For the multiplexing part, the principal is: you may only ever have one positive [Or negative, depending on wiring] wire on at any given time, then you turn on all negative [or positive] pins you want, then you go to the next row. rinse and repeat
I'll give you an example:
int p1 = 3;
int p2 = 4;
int n1 = 5;
int n2 = 6;
int P[] = { p1, p2 }; //put into array, so we can loop through them
int N[] = { n1, n2};
void setup()
{
for(int i = 0; i < 2; i++)
{
digitalWrite(P[i], LOW); //write all pins low
digitalWrite(N[i], LOW);
}
}
bool pattern[2][] =
{
{true, false } //this is the pattern, the top-left LED on, top-right off
{false, true } //button-left off, bottom-right on
};
byte r = 0;
void loop()
{
//turn off all positives by making them low
for(int i = 0; i<2; i++)
{
digitalWrite(P[i], LOW);
}
//turn on each row that's on
for(int i = 0; i<2; i++)
{
if(pattern[r][i] == true)
digitalWrite(N[i], LOW); //Low means on for a negative pin
else
digitalWrite(N[i], HIGH); //high is off since for an LED to be on, P has to be HIGH and N has to be low
}
digitalWrite(P[r], HIGH); //turn on this column of LED
delay(10); //let the row stay lit for a small amount of time
r++; //go to next column
if(r >= 2) r = 0; //if we reach last column go to beginning
}
Ok, now the code isn't tested but it should be at least very close. You can easily make it greater [3x3, 4x4, 5x5, etc] by wiring in more LEDs, and changing the 2's in the for loops to 3, 4, or 5.

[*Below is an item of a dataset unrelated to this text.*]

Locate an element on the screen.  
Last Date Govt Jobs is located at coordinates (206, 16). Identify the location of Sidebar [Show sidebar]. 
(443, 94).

Also, this is just for one still image. If you want to have an animation, you just need to make the pattern[2][] into a 3D array:
bool pattern[2][2][] =
{
{
{true, false},
{false, true},
},
{
{false, true},
{true, false},
}
};
and then implement a frame byte, and periodically increment the frame [with overflow reset, so it starts over from the beginnning.
Note: this code is just an example for you to hopefully understand how multiplexing works, and give you a starting point. This would be much better to put the loop() part into a Timer1 interrupt, and run it at regular intervals, while you can handle the frame increment logic and do other stuff in loop().

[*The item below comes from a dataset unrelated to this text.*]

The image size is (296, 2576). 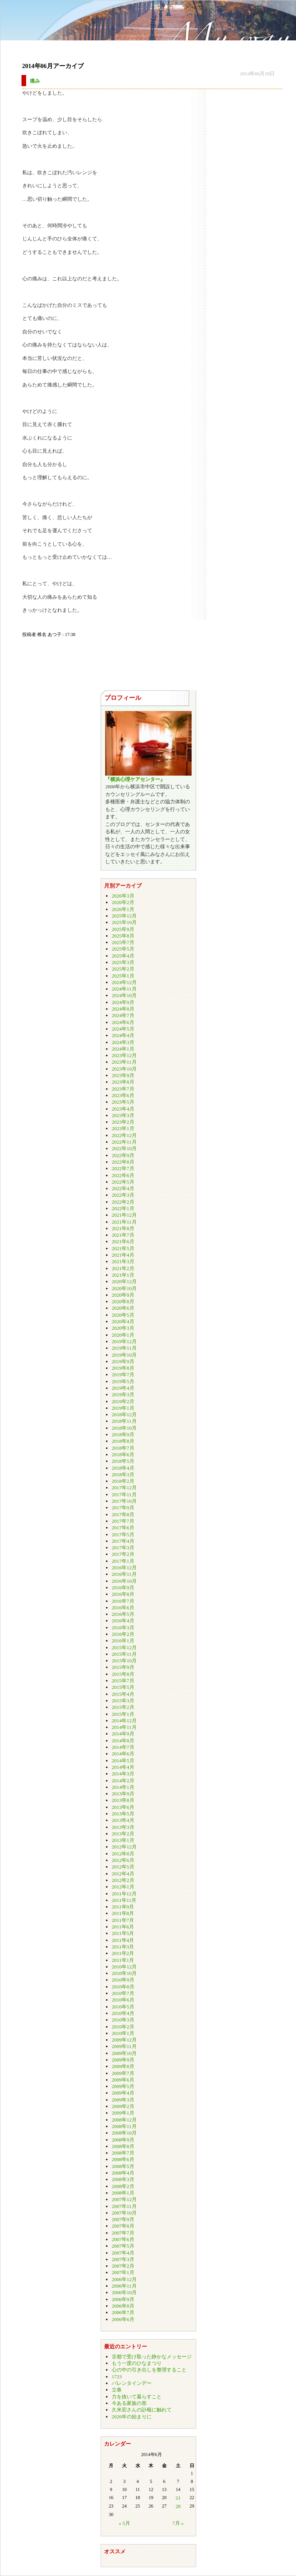 I want to click on 2020年10月, so click(x=124, y=1288).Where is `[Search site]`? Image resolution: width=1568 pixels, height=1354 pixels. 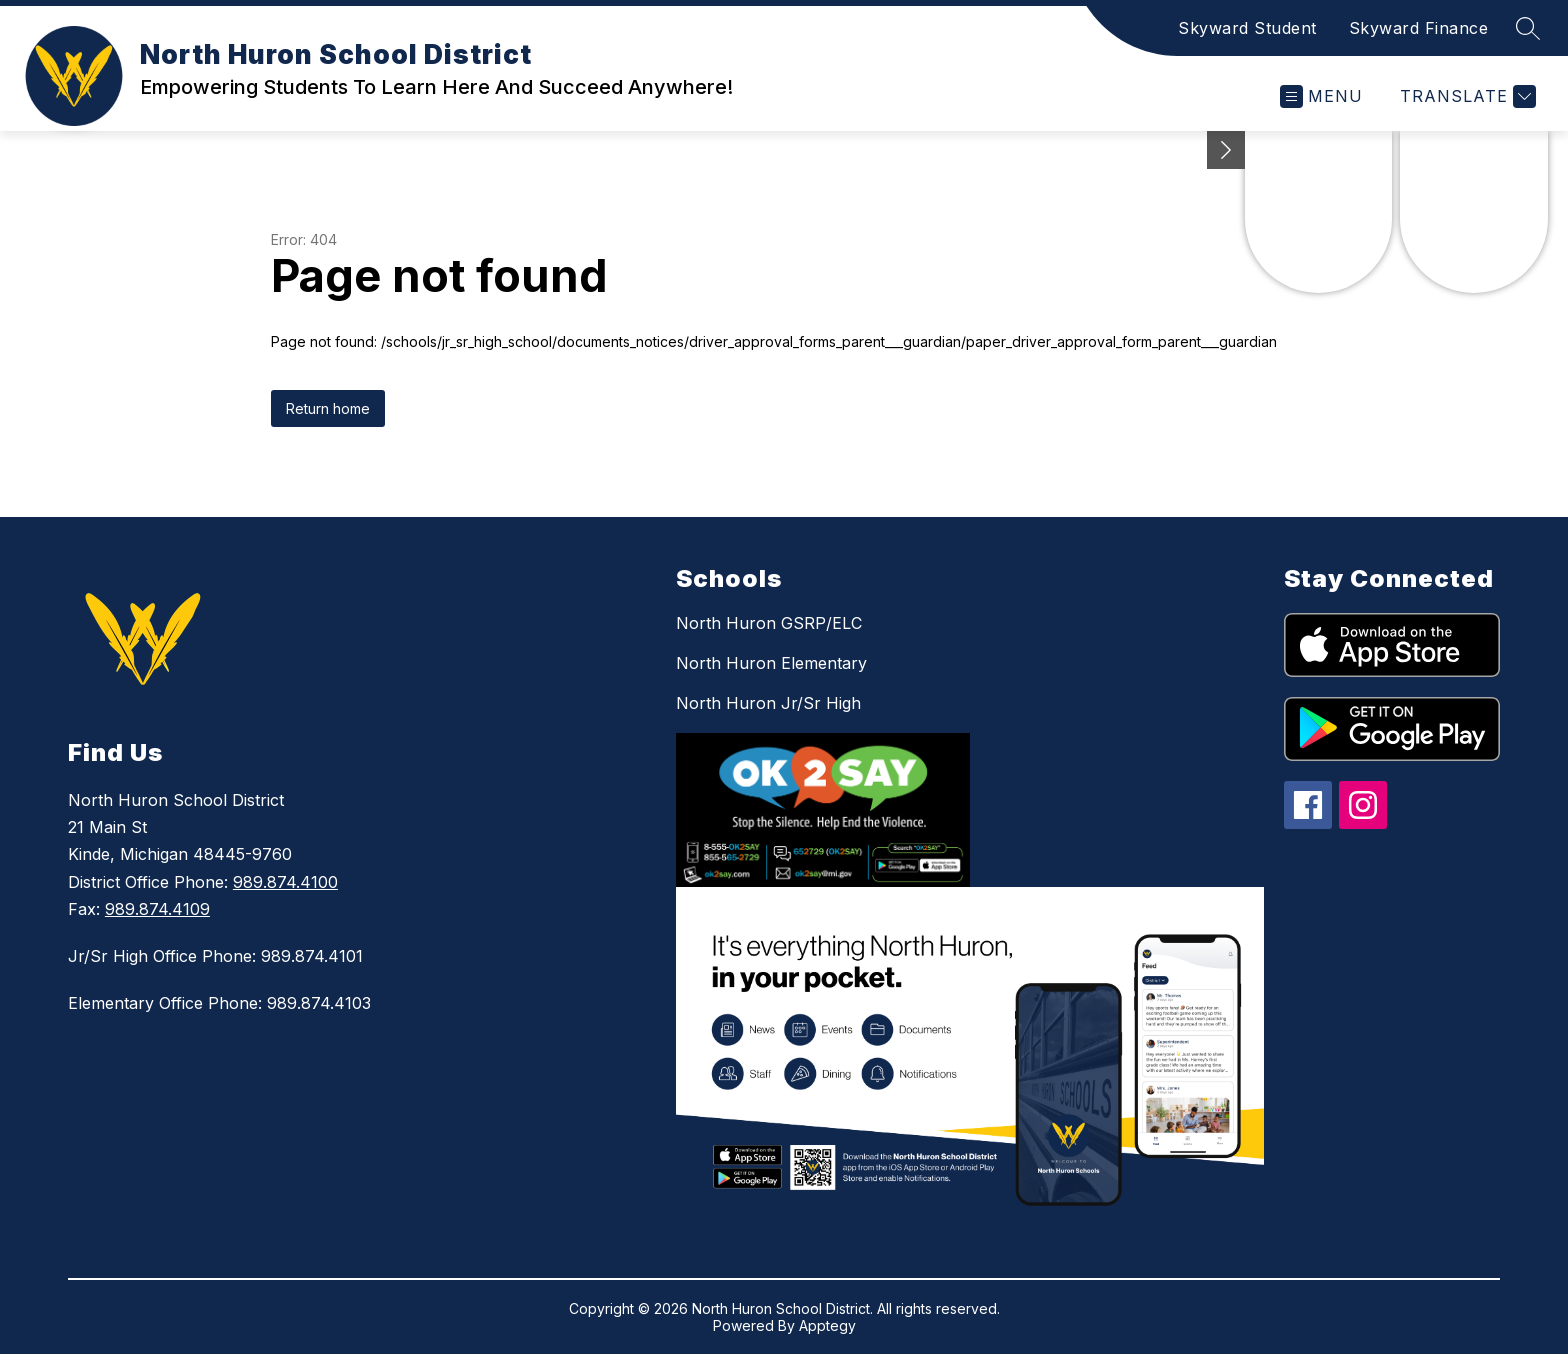
[Search site] is located at coordinates (1528, 28).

Also! there is more to it than just wiring this straight to the Arduino's pins. Let me explain current sourcing vs current sinking. You can use all IO pins as a voltage source or voltage sink. Let's say you put pin 2 HIGH, and pin 3 LOW. Connect a load to pin 2 and 3, and there is 5V going to it. The arduino's absolute max before damage starts happening is 40mA per pin. Sinking [pin is +], or sourcing [pin is -]. So you can easily source 1 LED on each pin, so you can connect each Positive column pin to 1 respective arduino pin. [Remember, only 1 LED will be on per resistor since you only turn one
You cannot, however, sink the current for more than 40mA on a pin. So if you had 15mA per LED, you can sink 2 LEDs on the same pin [2 LEDs have the cathode going to the same arduino pin, and each anode going to different arduino pins--30mA], but you cannot do 3 [45mA].
So, at this point you need to take each N1, N2, N3 etc. pin, and wire that to a NPN transistor or n-channel MOSFET. That way, you can control the ground of say 5 LEDs with 1 arduino pin.
I hope that I haven't made it too complicated, and let me know if you don't understand any part of this and I'll try to elaborate.